Blas, frente al espejo de su despacho, luchaba por colocar en su sitio un mechón de pelo que sobresalía de entre los demás. Pasaba su mano por encima del cabello rebelde, pero, cuando la retiraba, volvía a erguirse desafiando las leyes mismas de la gravedad. Blas estaba nervioso y su miraba viajaba del espejo a la puerta y de la puerta al espejo, la visita le había sorprendido y apenas tenía tiempo para adecentarse.
Renunció a colocar en su sitio el mechón y se concentró en poner orden en su escritorio, una mesa colonial de roble de gran valor. Estaba sepultada bajo pilas y pilas de papeles que Blas, en su característico desorden, acumulaba conforme iba recopilando nuevos datos en su investigación. Blas sólo tenía cuarenta años y ya estaba trabajando en su tercera novela, un relato histórico muy ambicioso que requería estudiar metódicamente y coleccionar ingentes montañas de documentación. Resultaba paradójico que el personaje protagonista de su libro estuviera basado en Sofía, la mujer que en ese momento llamaba respetuosamente a su puerta.
Blas dio los últimos retoques al escritorio y se alisó como pudo la camisa, no podía hacer más. Alcanzó la puerta, respiró hondo y la abrió sin la más mínima idea de lo que iba a encontrarse al otro lado. La imagen de Sofía lo dejó sin habla. Seguía teniendo ese espeso pelo negro, esos ojos grises que quitaban el sueño y esa boca pequeña que ocultaba una dentadura perfecta. Seguía siendo la misma, pero era otra persona totalmente diferente. Sofía se acercó y le dio dos besos, como si no hubieran pasado los últimos veintitrés años sin verse ni hablar el uno con el otro.
Blas se hizo a un lado y señaló una butaca hacia la que Sofía se encaminó. Una vez estuvieron sentados frente a frente, el escritor examinó más detenidamente a su amiga de la infancia. No estaba seguro de qué era lo que había cambiado, entonces recordó su sonrisa, la que esgrimía siempre que jugaban a darse besos. Esa sonrisa había desaparecido totalmente de su rostro y había sido reemplazada por una honda tristeza.
Sofía aguantó el escrutinio al que era sometida y sólo cuando vio que Blas se daba por satisfecho rompió el tenso silencio.

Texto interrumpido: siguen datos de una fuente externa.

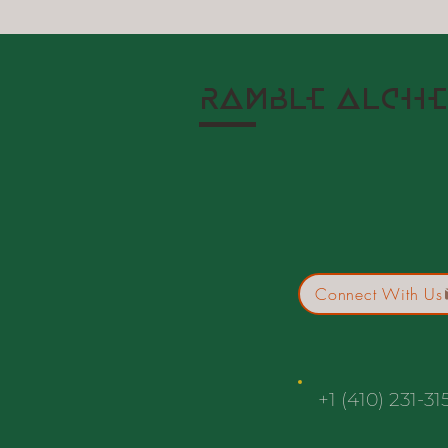
RAMBLE ALCHE
Connect With Us
+1 (410) 231-31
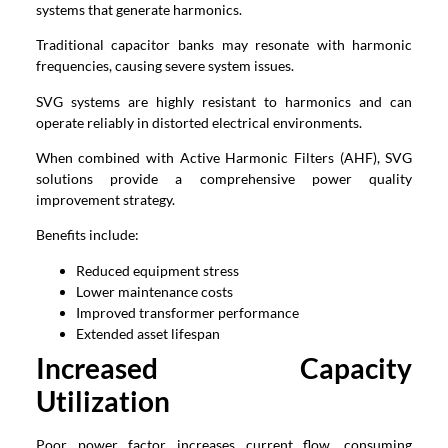
systems that generate harmonics.
Traditional capacitor banks may resonate with harmonic
frequencies, causing severe system issues.
SVG systems are highly resistant to harmonics and can
operate reliably in distorted electrical environments.
When combined with Active Harmonic Filters (AHF), SVG
solutions provide a comprehensive power quality
improvement strategy.
Benefits include:
Reduced equipment stress
Lower maintenance costs
Improved transformer performance
Extended asset lifespan
Increased Capacity
Utilization
Poor power factor increases current flow, consuming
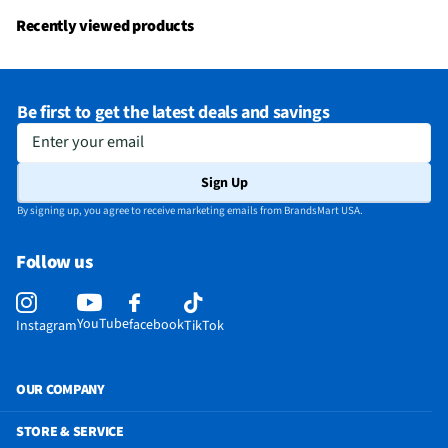
Water Dispenser
No
Recently viewed products
Door Panel Color
Fingerprint Resistant Stainless Steel
Flush / Built In
Neither
Be first to get the latest deals and savings
MFG Part # (OEM)
GTS18HYNRFS
Enter your email
Warranty (Labor)
Limited 1-year entire appliance
Sign Up
Water Filtration
No
By signing up, you agree to receive marketing emails from BrandsMart USA.
Cutout Depth (in)
33
Follow us
Cutout Width (in)
30
Door Handle Color
High-Gloss Finish Stainless Steel
YouTube
facebook
Instagram
TikTok
Appliance Category
Refrigerators
Cutout Height (in)
68
OUR COMPANY
Product Data Sheet
STORE & SERVICE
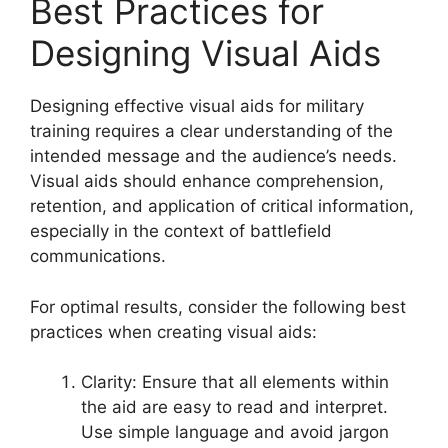
Best Practices for
Designing Visual Aids
Designing effective visual aids for military
training requires a clear understanding of the
intended message and the audience’s needs.
Visual aids should enhance comprehension,
retention, and application of critical information,
especially in the context of battlefield
communications.
For optimal results, consider the following best
practices when creating visual aids:
Clarity: Ensure that all elements within
the aid are easy to read and interpret.
Use simple language and avoid jargon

—Te veo bien.— Dijo con la misma voz con la que se habían dicho adiós cuando tenían diecisiete años.
—Con estas pintas… Tú estás igual, Sofía. Perdona el desorden pero no esperaba tu visita.— Contestó Blas, tratando de evitar que su preocupación se trasladase a sus palabras.
—Yo tampoco esperaba venir. Pero quería verte, necesitaba verte.—
La afirmación tan directa descolocó por completo a Blas que, incómodo como no lo había estado en años, trató de suavizar el tema.
—Una sorpresa bien recibida, siempre hace ilusión ver a una amiga.—
Sofía se levantó de la butaca y se acercó hasta Blas. Él trató de decir algo pero ella le tapó la boca con el dedo índice a la vez que se aproximaba a su boca. Sus labios se juntaron y la mente de Blas se llenó con recuerdos de hacía veintitrés años. Se vio a sí mismo besando a la Sofía de su juventud, se recordó abrazado a ella en la cama, unidos por el amor y la pasión que habían descubierto el uno en el otro. En los pocos segundos que duró el beso, Blas volvió a ser tan feliz como lo fue al lado de la única mujer que había amado, pero entonces terminó y volvió a su despacho lleno de papeles.
Ninguno de los dos dijo nada. Blas sabía que ése había sido un beso de despedida, no entendía por qué, pero así lo sentía. Temía que, de decir algo, Sofía se esfumara como un sueño que tratas de recordar al despertar. Se miraron a los ojos, marrones los de él y grises los de ella, durante un instante eterno hasta que Blas alargó la mano y Sofía se apartó de él. El instante mágico que habían compartido se había roto. Sofía caminó hasta la puerta sin que Blas hiciera nada por detenerla, se giró y le dedicó su sonrisa más perfecta.
—Gracias, Blas.—
Blas se quedó mirando la puerta en la que hacía un momento había estado Sofía. Se quedó mirando sin saber que a la mañana siguiente recibiría una llamada en la que le dirían que su amiga se había suicidado esa misma noche y que había dejado una carta a su nombre. Se quedó mirando sin saber que, en esa carta, Sofía se disculpaba por haberle roto el corazón. Se quedó mirando sin saber todo eso y no le hacía falta saberlo porque, durante unos minutos, ese día había sido feliz de nuevo.